-------- Data records --------

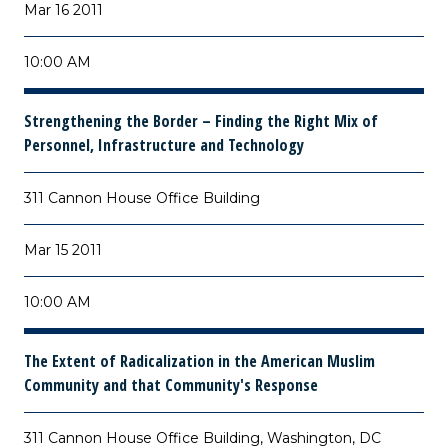
Mar 16 2011
10:00 AM
Strengthening the Border – Finding the Right Mix of
Personnel, Infrastructure and Technology
311 Cannon House Office Building
Mar 15 2011
10:00 AM
The Extent of Radicalization in the American Muslim
Community and that Community's Response
311 Cannon House Office Building, Washington, DC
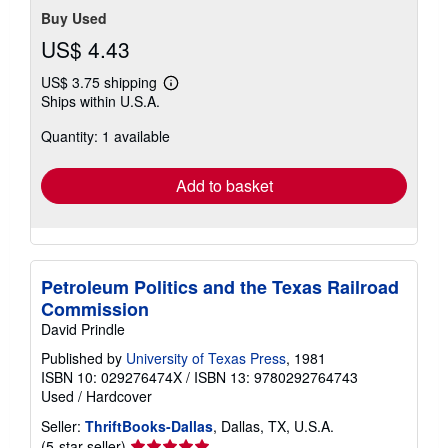
Buy Used
US$ 4.43
US$ 3.75 shipping
Learn
Ships within U.S.A.
more
about
Quantity: 1 available
shipping
rates
Add to basket
Petroleum Politics and the Texas Railroad
Commission
David Prindle
Published by
University of Texas Press
, 1981
ISBN 10: 029276474X
/
ISBN 13: 9780292764743
Used
/
Hardcover
Seller:
ThriftBooks-Dallas
, Dallas, TX, U.S.A.
Seller
(5-star seller)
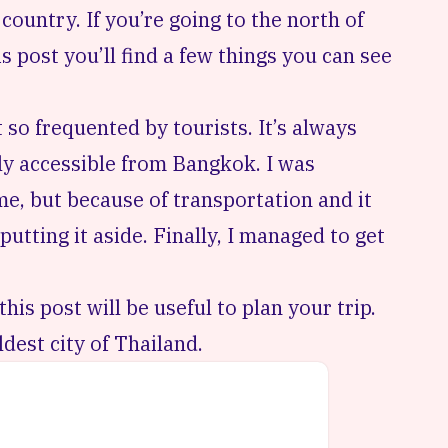
country. If you’re going to the north of
is post you’ll find a few things you can see
t so frequented by tourists. It’s always
ily accessible from Bangkok. I was
me, but because of transportation and it
putting it aside. Finally, I managed to get
this post will be useful to plan your trip.
dest city of Thailand.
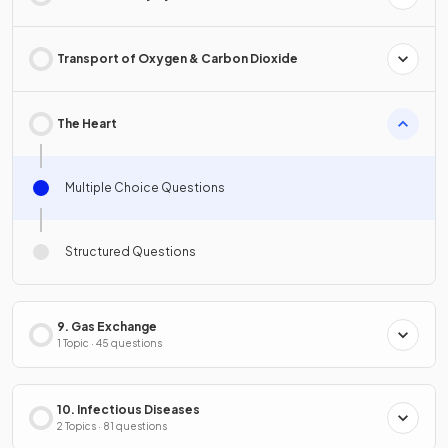
Transport of Oxygen & Carbon Dioxide
The Heart
Multiple Choice Questions
Structured Questions
9. Gas Exchange
1 Topic · 45 questions
10. Infectious Diseases
2 Topics · 81 questions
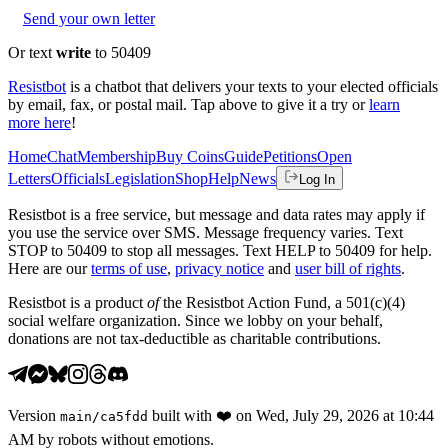
Send your own letter
Or text
write
to 50409
Resistbot
is a chatbot that delivers your texts to your elected officials
by email, fax, or postal mail. Tap above to give it a try or
learn
more here
!
Home
Chat
Membership
Buy Coins
Guide
Petitions
Open
Letters
Officials
Legislation
Shop
Help
News
Log In
Resistbot is a free service, but message and data rates may apply if
you use the service over SMS. Message frequency varies. Text
STOP to 50409 to stop all messages. Text HELP to 50409 for help.
Here are our
terms of use
,
privacy notice
and
user bill of rights
.
Resistbot is a product
of
the Resistbot Action Fund, a 501(c)(4)
social welfare organization. Since we lobby on your behalf,
donations are not tax-deductible as charitable contributions.
Version
built with
❤️
on
Wed, July 29, 2026 at 10:44
main
/
ca5fdd
AM
by robots without emotions.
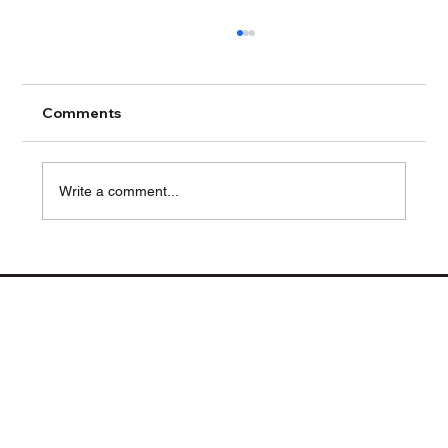
Comments
Write a comment...
From Factory to Floor: How TEN
Logistics Streamlines Food Retail
Display Case Delivery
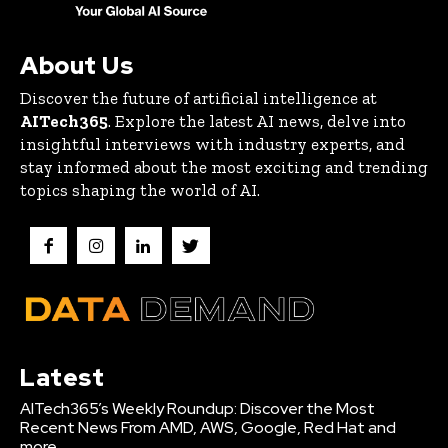
About Us
Discover the future of artificial intelligence at
AITech365
. Explore the latest AI news, delve into
insightful interviews with industry experts, and
stay informed about the most exciting and trending
topics shaping the world of AI.
Latest
AITech365’s Weekly Roundup: Discover the Most
Recent News From AMD, AWS, Google, Red Hat and
more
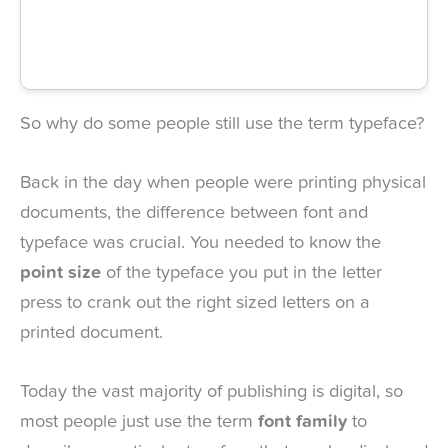
So why do some people still use the term typeface?
Back in the day when people were printing physical
documents, the difference between font and
typeface was crucial. You needed to know the
point size
of the typeface you put in the letter
press to crank out the right sized letters on a
printed document.
Today the vast majority of publishing is digital, so
most people just use the term
font family
to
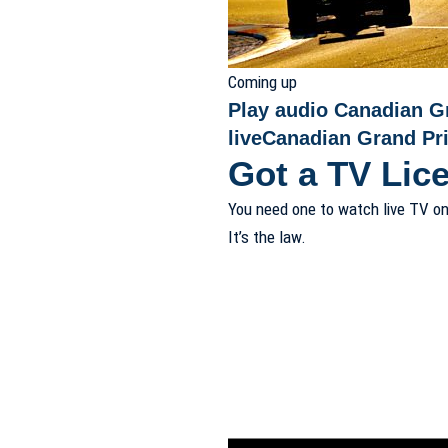
Coming up
Play audio Canadian G
live
Canadian Grand Pri
Got a TV Lic
You need one to watch live TV on
It’s the law.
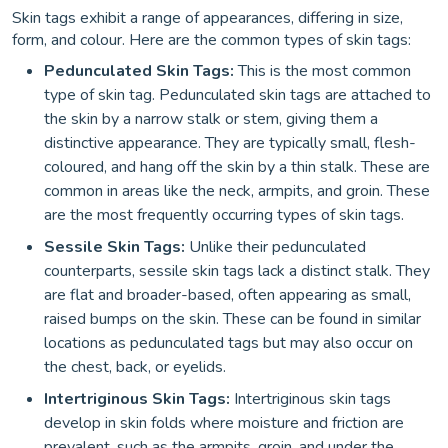
Skin tags exhibit a range of appearances, differing in size,
form, and colour. Here are the common types of skin tags:
Pedunculated Skin Tags:
This is the most common
type of skin tag. Pedunculated skin tags are attached to
the skin by a narrow stalk or stem, giving them a
distinctive appearance. They are typically small, flesh-
coloured, and hang off the skin by a thin stalk. These are
common in areas like the neck, armpits, and groin. These
are the most frequently occurring types of skin tags.
Sessile Skin Tags:
Unlike their pedunculated
counterparts, sessile skin tags lack a distinct stalk. They
are flat and broader-based, often appearing as small,
raised bumps on the skin. These can be found in similar
locations as pedunculated tags but may also occur on
the chest, back, or eyelids.
Intertriginous Skin Tags:
Intertriginous skin tags
develop in skin folds where moisture and friction are
prevalent, such as the armpits, groin, and under the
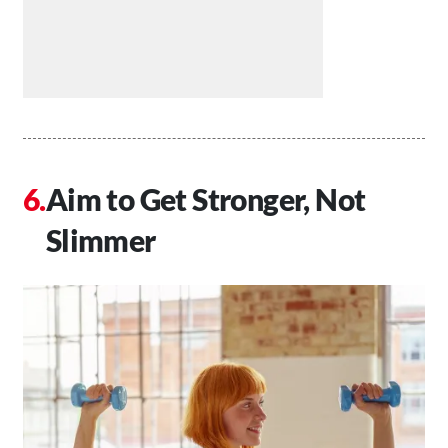
Aim to Get Stronger, Not
Slimmer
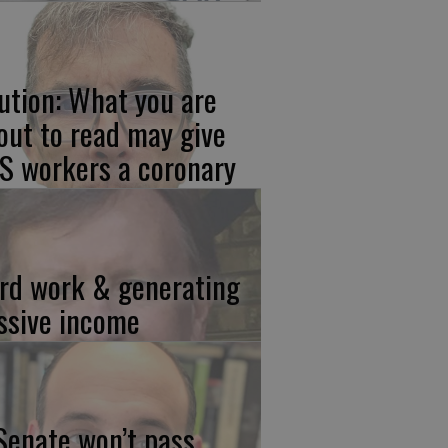
ution: What you are
out to read may give
S workers a coronary
rd work & generating
ssive income
 Senate won’t pass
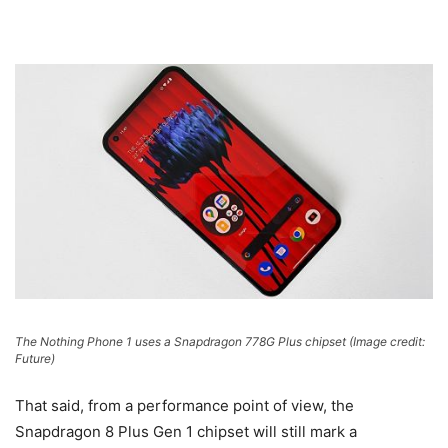
The Nothing Phone 1 uses a Snapdragon 778G Plus chipset
(Image credit:
Future)
That said, from a performance point of view, the
Snapdragon 8 Plus Gen 1 chipset will still mark a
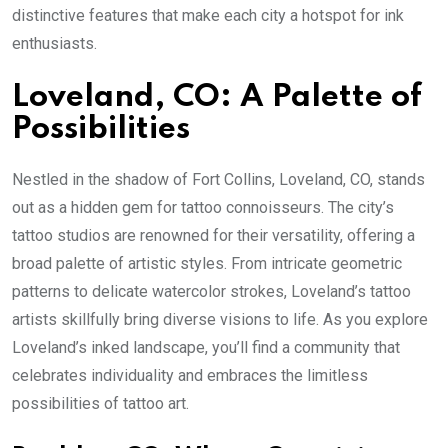
distinctive features that make each city a hotspot for ink
enthusiasts.
Loveland, CO: A Palette of
Possibilities
Nestled in the shadow of Fort Collins, Loveland, CO, stands
out as a hidden gem for tattoo connoisseurs. The city’s
tattoo studios are renowned for their versatility, offering a
broad palette of artistic styles. From intricate geometric
patterns to delicate watercolor strokes, Loveland’s tattoo
artists skillfully bring diverse visions to life. As you explore
Loveland’s inked landscape, you’ll find a community that
celebrates individuality and embraces the limitless
possibilities of tattoo art.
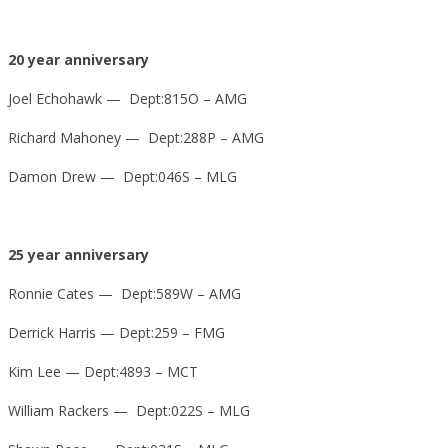
20 year anniversary
Joel Echohawk — Dept:815O – AMG
Richard Mahoney — Dept:288P – AMG
Damon Drew — Dept:046S – MLG
25 year anniversary
Ronnie Cates — Dept:589W – AMG
Derrick Harris — Dept:259 – FMG
Kim Lee — Dept:4893 – MCT
William Rackers — Dept:022S – MLG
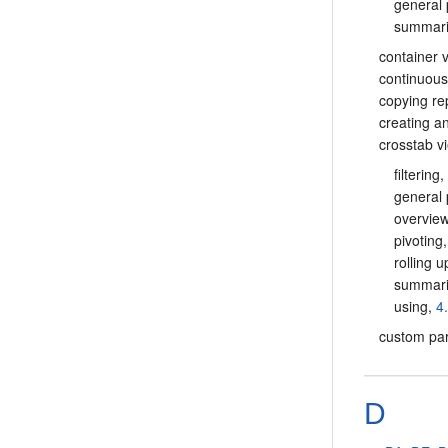
general 
summar
container 
continuous
copying r
creating a
crosstab v
filtering
general 
overvie
pivoting
rolling 
summar
using,
4
custom pa
D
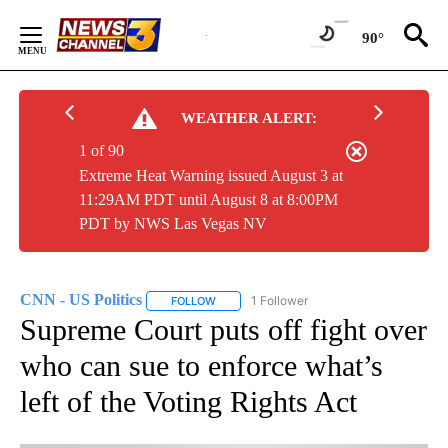
Skip
to
90°
Content
WEATHER ALERT:
1 of 90
Extreme Heat Warning issued August 3 at
11:29AM PDT until August 8 at 8:00PM
PDT by NWS Las Vegas NV
CNN - US Politics
1 Follower
FOLLOW
FOLLOW "CNN - US POLITICS" TO RECEIVE 
Supreme Court puts off fight over
who can sue to enforce what’s
left of the Voting Rights Act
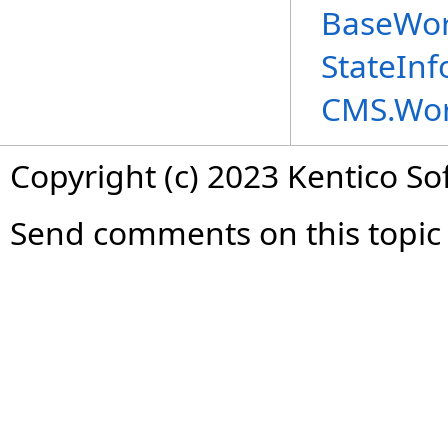
BaseWor
StateIn
CMS.Wor
Copyright (c) 2023 Kentico So
Send comments on this topic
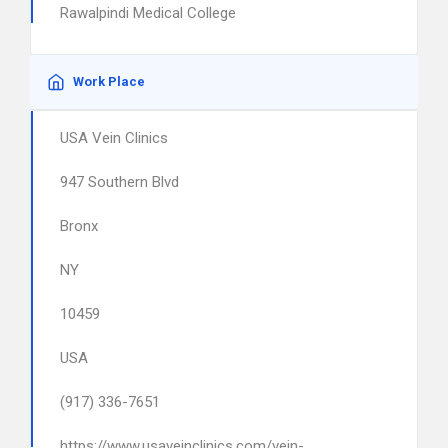
Rawalpindi Medical College
Work Place
USA Vein Clinics
947 Southern Blvd
Bronx
NY
10459
USA
(917) 336-7651
https://www.usaveinclinics.com/vein-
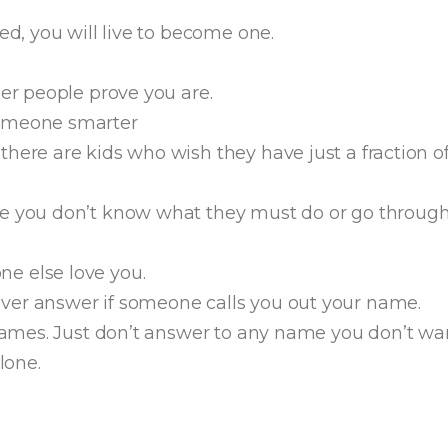
ed, you will live to become one.
her people prove you are.
someone smarter
here are kids who wish they have just a fraction o
e you don’t know what they must do or go through 
e else love you.
ver answer if someone calls you out your name.
 names. Just don’t answer to any name you don’t wan
lone.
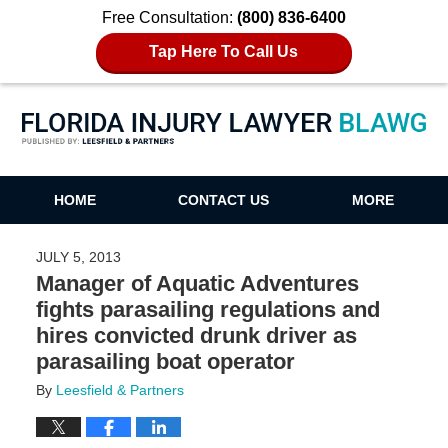
Free Consultation:
(800) 836-6400
Tap Here To Call Us
Florida Injury Lawyer Blawg
HOME
CONTACT US
MORE
JULY 5, 2013
Manager of Aquatic Adventures
fights parasailing regulations and
hires convicted drunk driver as
parasailing boat operator
By
Leesfield & Partners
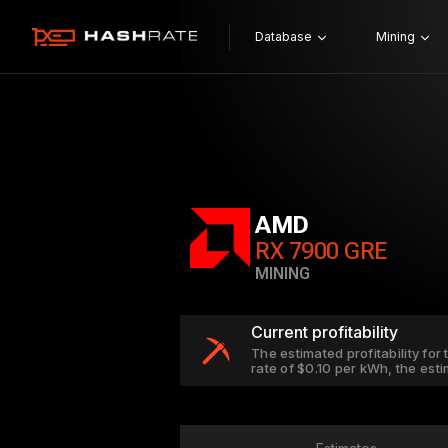
Database
Mining
AMD
RX 7900 GRE
MINING
Current profitability
The estimated profitability for
rate of $0.10 per kWh, the est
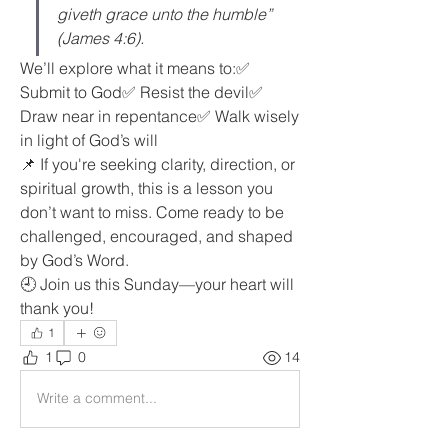
giveth grace unto the humble” 
(James 4:6).
We’ll explore what it means to:✅ 
Submit to God✅ Resist the devil✅ 
Draw near in repentance✅ Walk wisely 
in light of God’s will
📌 If you're seeking clarity, direction, or 
spiritual growth, this is a lesson you 
don’t want to miss. Come ready to be 
challenged, encouraged, and shaped 
by God’s Word.
🕘 Join us this Sunday—your heart will 
thank you!
1
1
0
14
Write a comment...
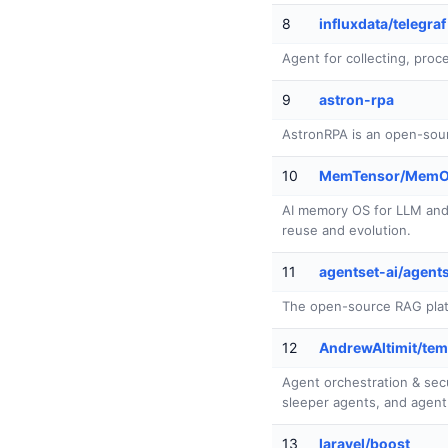
8
influxdata/telegraf
Agent for collecting, proce
9
astron-rpa
AstronRPA is an open-sour
10
MemTensor/Mem
AI memory OS for LLM and 
reuse and evolution.
11
agentset-ai/agent
The open-source RAG platfo
12
AndrewAltimit/tem
Agent orchestration & secu
sleeper agents, and agent 
13
laravel/boost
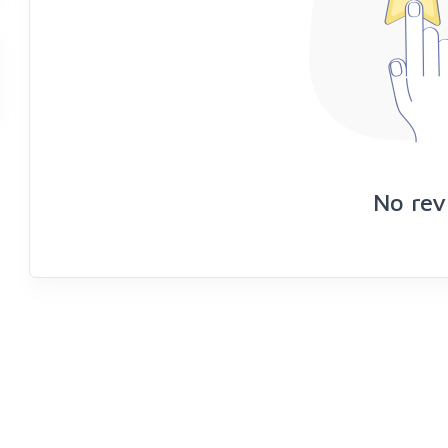
No rev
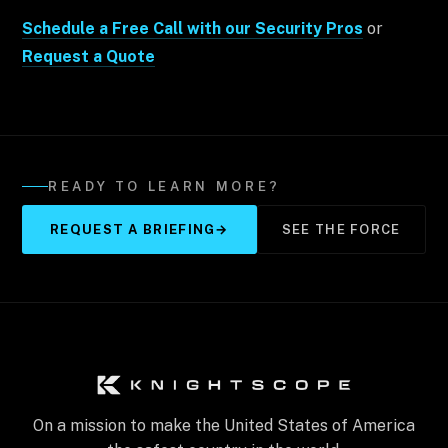
Schedule a Free Call with our Security Pros
or
Request a Quote
READY TO LEARN MORE?
REQUEST A BRIEFING
→
SEE THE FORCE
On a mission to make the United States of America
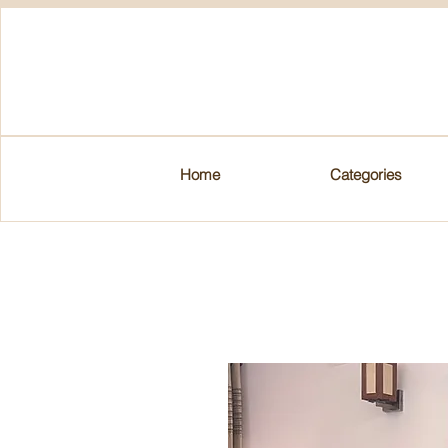
Home
Categories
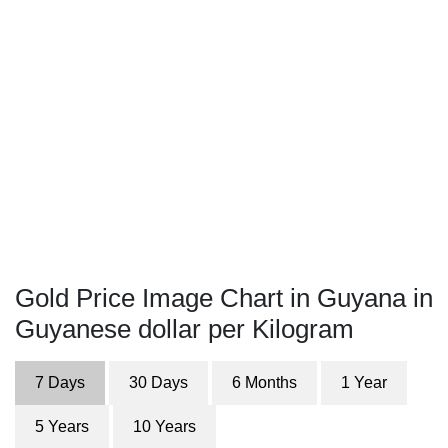
Gold Price Image Chart in Guyana in
Guyanese dollar per Kilogram
7 Days
30 Days
6 Months
1 Year
5 Years
10 Years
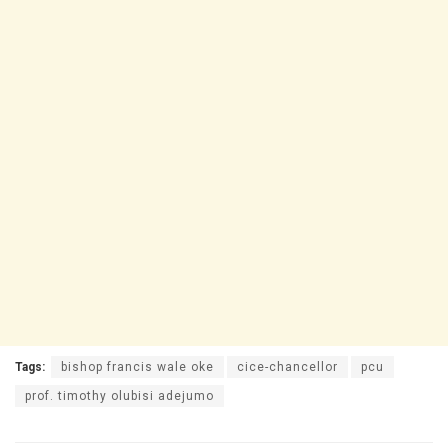
Tags:
bishop francis wale oke
cice-chancellor
pcu
prof. timothy olubisi adejumo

--------

What you will do:
From the records above, quote word for word only the lines beginning at the line that has "Canadian Grand Pri" and stopping after the line that has "out to read may give". Omit the pictures.

Exercise response:
Canadian Grand Pri
Got a TV Lic
You need one to watch live TV on
It’s the law.
Skin tags exhibit a range of appearances, differing in size,
form, and colour. Here are the common types of skin tags:
Pedunculated Skin Tags:
This is the most common
type of skin tag. Pedunculated skin tags are attached to
the skin by a narrow stalk or stem, giving them a
distinctive appearance. They are typically small, flesh-
coloured, and hang off the skin by a thin stalk. These are
common in areas like the neck, armpits, and groin. These
are the most frequently occurring types of skin tags.
Sessile Skin Tags:
Unlike their pedunculated
counterparts, sessile skin tags lack a distinct stalk. They
are flat and broader-based, often appearing as small,
raised bumps on the skin. These can be found in similar
locations as pedunculated tags but may also occur on
the chest, back, or eyelids.
Intertriginous Skin Tags:
Intertriginous skin tags
develop in skin folds where moisture and friction are
prevalent, such as the armpits, groin, and under the
Aim to Get Stronger, Not
Slimmer
ution: What you are
out to read may give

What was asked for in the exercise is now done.